Free Trade Agreements in Services & Investments
After the signing of FTA in Goods, the next logical step as per the CECA agreement was FTA in other two components of the new 21st Century Trade(See about 21st Century trade here).
Indian PM recently announced that India is prepared to conclude the FTA in services and investment with the ASEAN by Dec 2012. Such bilateral engagement between India and the ASEAN in services, especially as the region remains relatively closed to foreign service providers (even from among its own member countries) and has accordingly made limited commitments under General Agreement on Trade in Services(GATS).
The areas where significant mutual interests lie are: finance, education, health, IT & telecommunication, transport (including infrastructure), movement of professionals and other business services.
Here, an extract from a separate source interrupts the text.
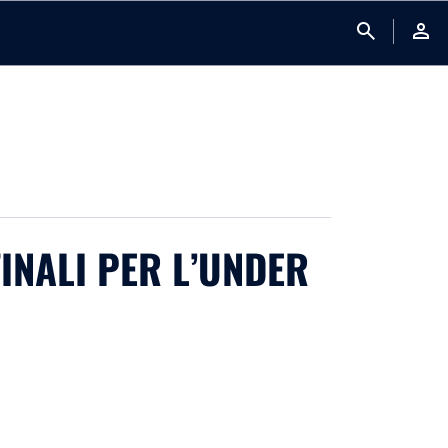
search
person
FINALI PER L’UNDER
A large number of economies in the region are emerging increasingly skill-scarce in a relative cos teffective sense, and Indian professionals could meet this gap, thereby contributing towards sustaining the overall economic growth in the region.
It should be noted here that India and ASEAN are more in a substitution and directly competitive mode than complementing each other in a large number of services of interest and relevance.